When we use DataFrame.explode right now, it will repeat the index for each element in the iterator. To keep it consistent with the methods like DataFrame.sort_values, DataFrame.append and pd.concat, we can add an argument ignore_index, which will reset the index.
df = pd.DataFrame({'id':range(0,30,10),
'values':[list('abc'), list('def'), list('ghi')]})
print(df)
id values
0 0 [a, b, c]
1 10 [d, e, f]
2 20 [g, h, i]
print(df.explode('values'))
id values
0 0 a
0 0 b
0 0 c
1 10 d
1 10 e
1 10 f
2 20 g
2 20 h
2 20 i
Expected behaviour with addition of the argument:
df.explode('values', ignore_index=True)
id values
0 0 a
1 0 b
2 0 c
3 10 d
4 10 e
5 10 f
6 20 g
7 20 h
8 20 i
If this change looks oké by one of the devs, I can submit a PR for this.
take
I think something like this was discussed when explode was originally implemented. @erfannariman can you go through the original pull request implementing explode and summarize the discussion on this point?
I looked at the following discussions and couldn't find anything about resetting the index:
Not sure if I missed anything. @TomAugspurger
Thanks for checking.
On Mon, Jun 22, 2020 at 7:03 AM Erfan Nariman notifications@github.com
wrote:
I looked at the following discussions and couldn't find anything about
resetting the index:
- #16538 https://github.com/pandas-dev/pandas/issues/16538
- #10511 https://github.com/pandas-dev/pandas/issues/10511
- #27267 https://github.com/pandas-dev/pandas/pull/27267
Not sure if I missed anything. @TomAugspurger
https://github.com/TomAugspurger—
You are receiving this because you were mentioned.
Reply to this email directly, view it on GitHub
https://github.com/pandas-dev/pandas/issues/34932#issuecomment-647473754,
or unsubscribe
https://github.com/notifications/unsubscribe-auth/AAKAOIULGOMPJDVR5X7QKE3RX5CCHANCNFSM4OEOKHFA
.
it’s ok to add this argument (was added elsewhere after explode existed)
What's the upside of adding this as an argument instead of just calling reset_index?
Not sure if im in the position to comment on your question, but in terms of API design, isn't that in the line of other methods like DataFrame.append, DataFrame.sort_values, pd.concat?

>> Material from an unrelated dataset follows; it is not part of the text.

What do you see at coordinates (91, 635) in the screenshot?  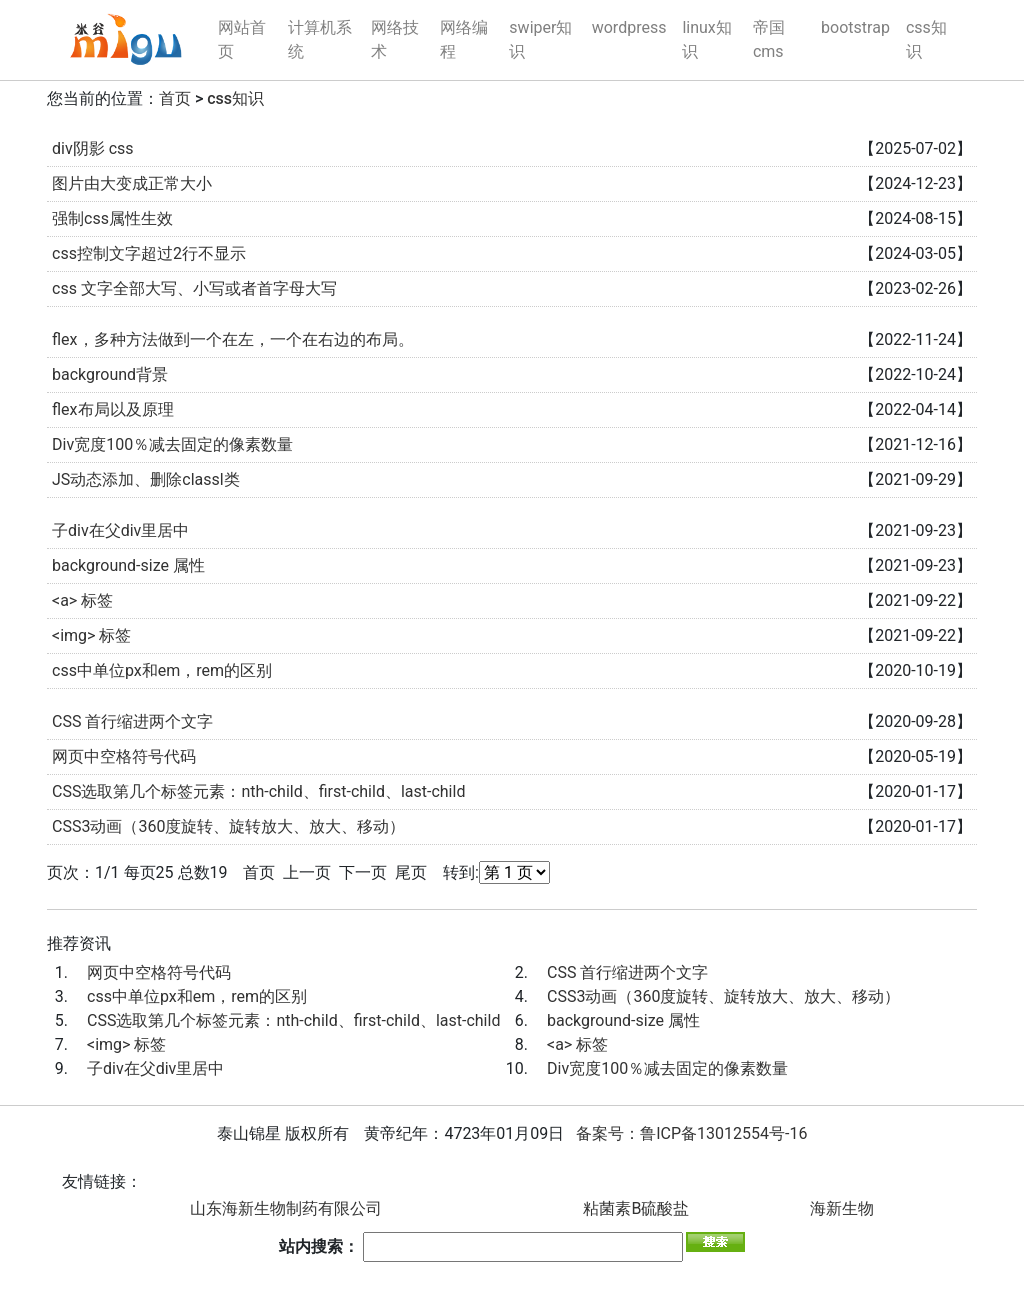 I see `<img> 标签` at bounding box center [91, 635].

Or do you mean internally wise? @WillAyd
Ah OK makes sense since we do elsewhere
For the ignore_index, another example where this was added recently is drop_duplicates (https://github.com/pandas-dev/pandas/pull/30405) and sort_values (https://github.com/pandas-dev/pandas/pull/30402).
And another reason to add it is that it can be a bit more performant (avoid an additional copy as you would have with reset_index(drop=True)).
One aspect related to the index of the result that was briefly discussed in the original PR (https://github.com/pandas-dev/pandas/pull/27267#pullrequestreview-259233262) is whether to add a level to the index with a "count", thus resulting in a MultiIndex (which could eg be useful if you want to do an unstack in a next step).
I personally think that could still be useful, and we could potentially think about combining that in a single keyword. However, since ignore_index is already used in other places, probably better to consider this separately.